# Aim of the task
For the listing below, work out how many lines hold the word "mobilu" and give that number by itself.
--- Records provided Enclosed Below ---
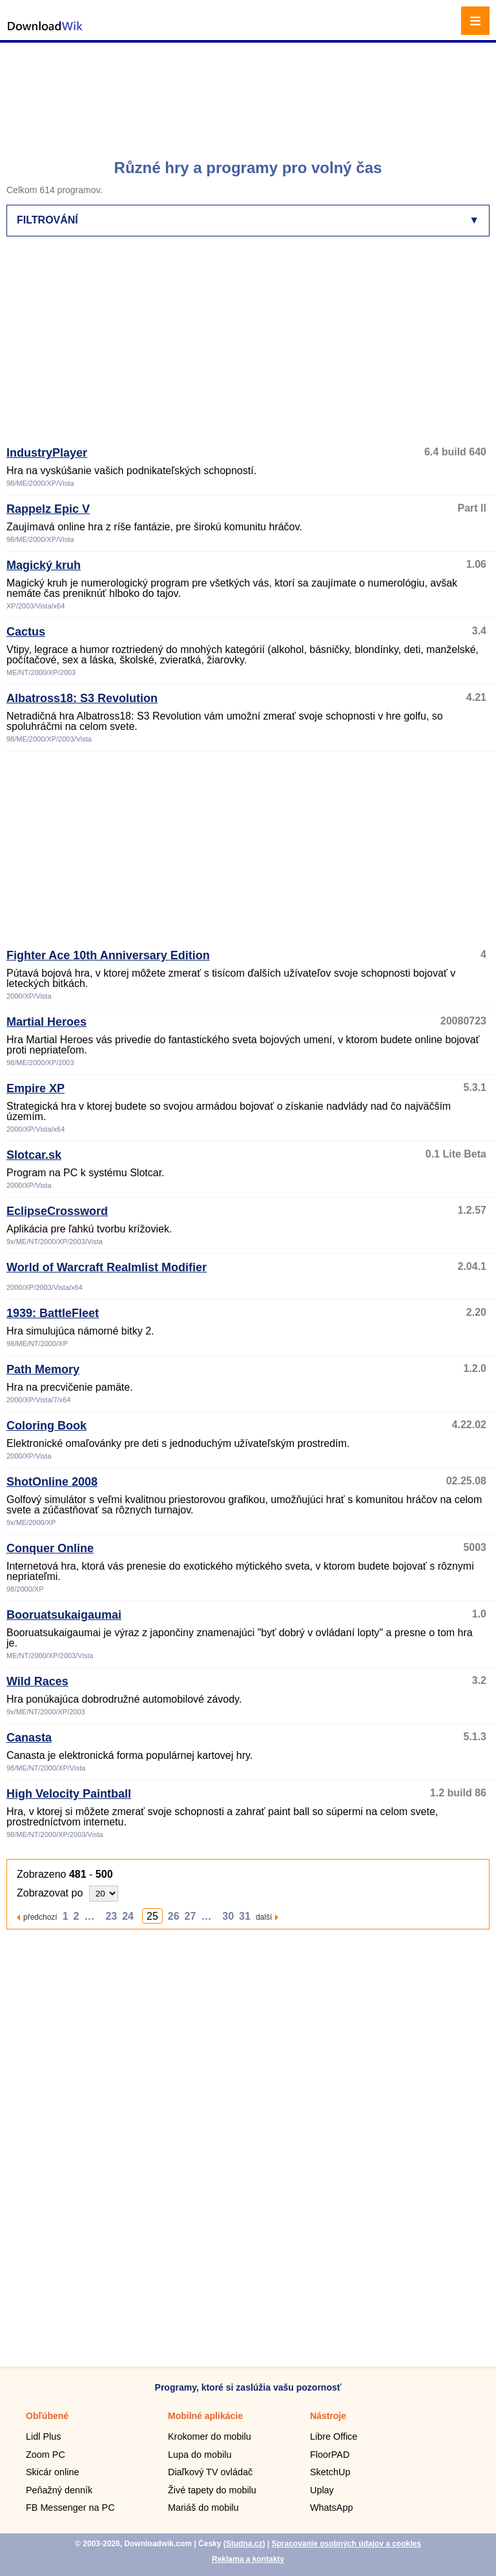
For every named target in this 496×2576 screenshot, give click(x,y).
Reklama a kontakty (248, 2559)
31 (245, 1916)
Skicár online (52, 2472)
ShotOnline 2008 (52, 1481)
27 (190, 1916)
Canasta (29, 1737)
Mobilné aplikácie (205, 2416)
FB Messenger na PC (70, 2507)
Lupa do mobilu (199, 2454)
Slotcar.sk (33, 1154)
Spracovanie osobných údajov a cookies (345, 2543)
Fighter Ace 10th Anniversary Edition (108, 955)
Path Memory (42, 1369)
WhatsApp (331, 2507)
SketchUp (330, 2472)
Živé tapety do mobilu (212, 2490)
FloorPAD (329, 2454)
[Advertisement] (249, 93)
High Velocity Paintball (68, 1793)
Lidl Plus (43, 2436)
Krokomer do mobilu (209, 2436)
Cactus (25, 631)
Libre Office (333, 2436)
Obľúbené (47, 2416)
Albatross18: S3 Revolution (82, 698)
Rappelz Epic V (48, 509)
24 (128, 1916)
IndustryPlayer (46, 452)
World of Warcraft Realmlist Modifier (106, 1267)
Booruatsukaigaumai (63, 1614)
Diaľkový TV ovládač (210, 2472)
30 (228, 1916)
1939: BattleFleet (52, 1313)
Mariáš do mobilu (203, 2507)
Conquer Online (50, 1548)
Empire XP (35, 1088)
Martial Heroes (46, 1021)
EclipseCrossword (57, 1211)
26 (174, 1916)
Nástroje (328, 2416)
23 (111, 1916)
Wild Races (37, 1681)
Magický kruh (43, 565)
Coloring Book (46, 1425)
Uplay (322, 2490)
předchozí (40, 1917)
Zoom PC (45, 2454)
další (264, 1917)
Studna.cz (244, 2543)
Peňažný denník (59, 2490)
--- End of Enclosed Records provided ---
# Result of the task
4